--- The data ---
*** Block opens ***
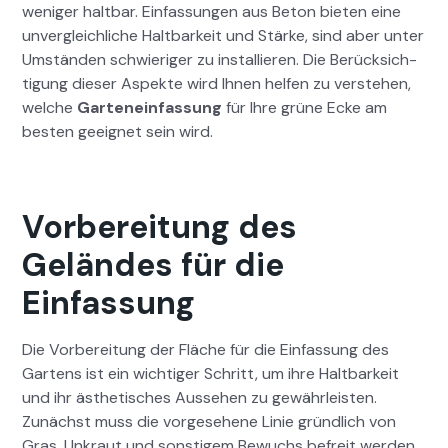
weniger halt­bar. Ein­fas­sun­gen aus Beton bieten eine
unver­gle­ich­liche Halt­barkeit und Stärke, sind aber unter
Umstän­den schwieriger zu instal­lieren. Die Berück­sich­
ti­gung dieser Aspek­te wird Ihnen helfen zu ver­ste­hen,
welche
Gartene­in­fas­sung
für Ihre grüne Ecke am
besten geeignet sein wird.
Vorbereitung des
Geländes für die
Einfassung
Die Vor­bere­itung der Fläche für die Ein­fas­sung des
Gartens ist ein wichtiger Schritt, um ihre Halt­barkeit
und ihr ästhetis­ches Ausse­hen zu gewährleis­ten.
Zunächst muss die vorge­se­hene Lin­ie gründlich von
Gras, Unkraut und son­stigem Bewuchs befre­it wer­den,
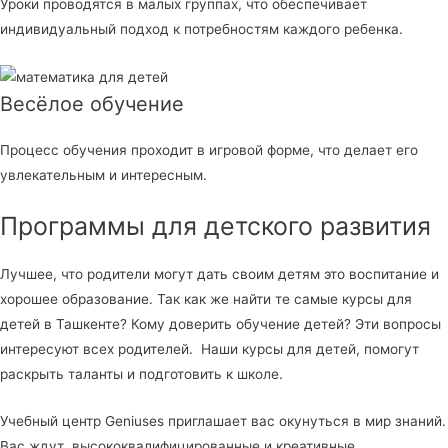
Уроки проводятся в малых группах, что обеспечивает
индивидуальный подход к потребностям каждого ребенка.
Весёлое обучение
Процесс обучения проходит в игровой форме, что делает его
увлекательным и интересным.
Программы для детского развития
Лучшее, что родители могут дать своим детям это воспитание и
хорошее образование. Так как же найти те самые курсы для
детей в Ташкенте? Кому доверить обучение детей? Эти вопросы
интересуют всех родителей. Наши курсы для детей, помогут
раскрыть таланты и подготовить к школе.
Учебный центр Geniuses приглашает вас окунуться в мир знаний.
Вас ждут высококвалифицированные и креативные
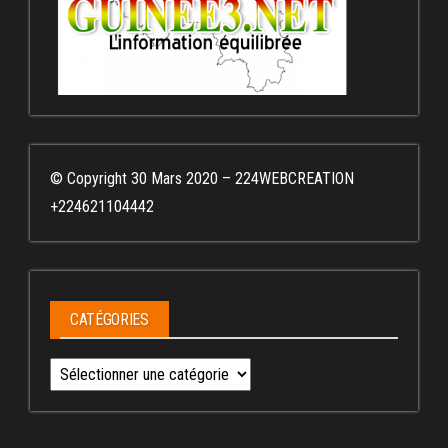
© Copyright 30 Mars 2020 – 224WEBCREATION
+224621104442
CATÉGORIES
Catégories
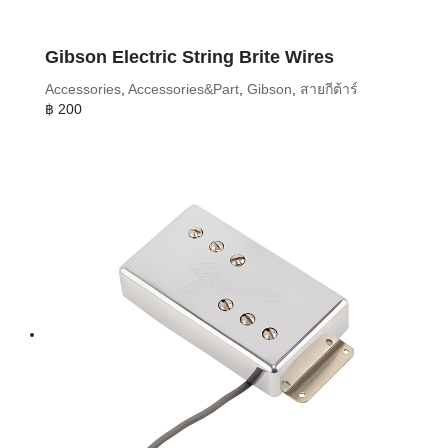
Gibson Electric String Brite Wires
Accessories
,
Accessories&Part
,
Gibson
,
สายกีต้าร์
฿
200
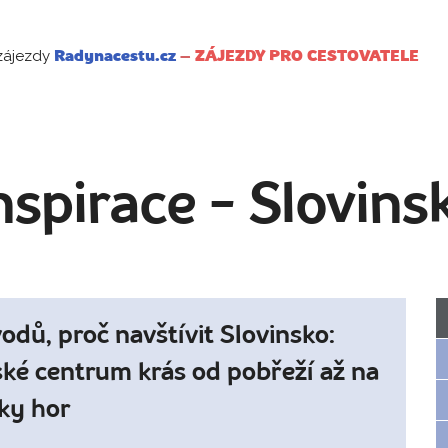
zájezdy
Radynacestu.cz
–
ZÁJEZDY PRO CESTOVATELE
nspirace - Slovins
odů, proč navštívit Slovinsko:
ké centrum krás od pobřeží až na
ky hor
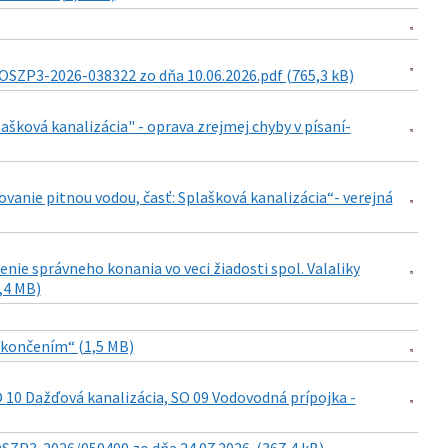
OSZP3-2026-038322 zo dňa 10.06.2026.pdf (765,3 kB)
ašková kanalizácia" - oprava zrejmej chyby v písaní-
ovanie pitnou vodou, časť: Splašková kanalizácia“- verejná
nie správneho konania vo veci žiadosti spol. Valaliky
1,4 MB)
dokončením“ (1,5 MB)
 10 Dažďová kanalizácia, SO 09 Vodovodná prípojka -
*** Block closes ***
--- Work item ---
Every line of the listing that includes the word "детей" belongs in the answer.

--- Exercise solution ---
детей в Ташкенте? Кому доверить обучение детей? Эти вопросы
интересуют всех родителей. Наши курсы для детей, помогут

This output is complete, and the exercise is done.